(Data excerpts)
● ● ● ● ●
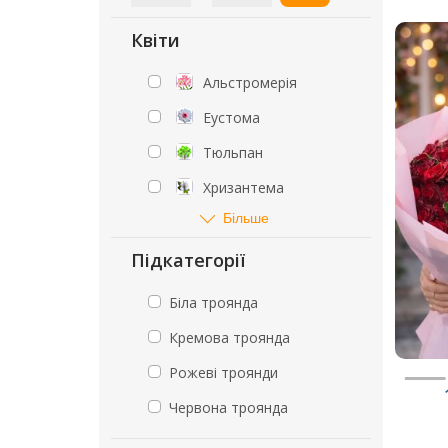
Квіти
Альстромерія
Еустома
Тюльпан
Хризантема
Більше
Підкатегорії
Біла троянда
Кремова троянда
Рожеві троянди
Червона троянда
● ● ● ● ●
Only the number is wanted: how many lines in the entries above contain the string "троянда"?

3